The 2017 offseason is underway. The GM Meetings held this year in Boca Raton, FL serve as a nice aperitif to the Winter Meetings in about a month. The groundwork for some deals will be laid now, probably nothing significant will happen until a little later in the offseason.
The operating procedure of the Orioles in the Dan Duquette era has been to be slow, and calculating, playing at the edges of the free agent market to try and find value. With the little amount of news trickling out these days about the Orioles and free agents we should expect much of the same going forward in the 2017 offseason.
The Orioles were linked with right handed pitcher Peter Moylan by MLB.com’s Mark Bowman. Moylan has had an odd career path as he signed on with the Braves as a minor-league player/coach back in 2015. He had a horrendous 2013 for the Dodgers and did not reach the majors in 2014, but was able to cobble back together a career and has posted sub 3.50 ERAs in the major leagues since returning in 2015.
Last season, with the Royals, Moyaln pitched in a league leading 79 games, but only for 59.1 innings. Moylan posted a 3.49 ERA, good for a 129 ERA+, and struck out seven batters per nine innings. The issue for Moylan is that he struggles against left handed hitters. For his career he has a .849 OPS against versus left handed hitting. It is all the way down at .566 for right handed hitters.
Moylan would be a decent fit in the Orioles bullpen as a middle reliever, but he does not do much to solve their current problems. He makes a lot more sense if the rumors about a Zach Britton trade become true.
The Baltimore Sun’s Jon Meoli wrote an article yesterday outlining some veteran international free agents the Orioles may look into, highlighting players from both Japan and South Korea’s professional baseball leagues.
The Orioles have been down this road before with varying degrees of success. On the one hand with Miguel Gonzalez and Wei-Yin Chen and the on the other with Tsuyoshi Wada and Suk-min Yoon. Somewhere in the middle is Hyun Soo Kim.
It may be hard for the Orioles to attract some players based on that track record, especially if there is really a belief among Korean players that the Orioles have been unfair, but money talks and many of the players that Meoli outlines are probably going to be on the bottom end of the free agent market.

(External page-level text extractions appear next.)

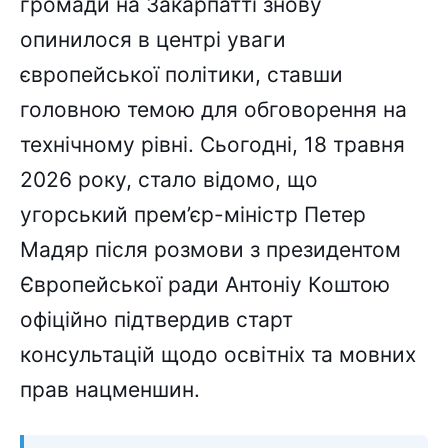
громади на Закарпатті знову
опинилося в центрі уваги
європейської політики, ставши
головною темою для обговорення на
технічному рівні. Сьогодні, 18 травня
2026 року, стало відомо, що
угорський прем’єр-міністр Петер
Мадяр після розмови з президентом
Європейської ради Антоніу Коштою
офіційно підтвердив старт
консультацій щодо освітніх та мовних
прав нацменшин.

The first is right-handed starting pitcher Miles Mikolas. Mikolas was drafted by the Padres in the 7th round back in 2009. He has appeared in 37 games in the major leagues posting a 5.32 ERA.
However, Mikolas has spent the last three years in the NPB and has a 2.90 ERA over 62 games, all starts. This past season he started 27 games, pitched 188.0 innings, and posted an ERA of 2.25. That included a 9.0 strikeouts per nine innings while only walking 1.1 batters per nine innings.
Mikolas, 29, is unlikely to command big bucks and has at least in Japan shown an ability to eat up some innings as a starter. While not the classic international professional free agent, Mikolas makes a lot of sense for an Orioles team that needs starters with at least a little upside.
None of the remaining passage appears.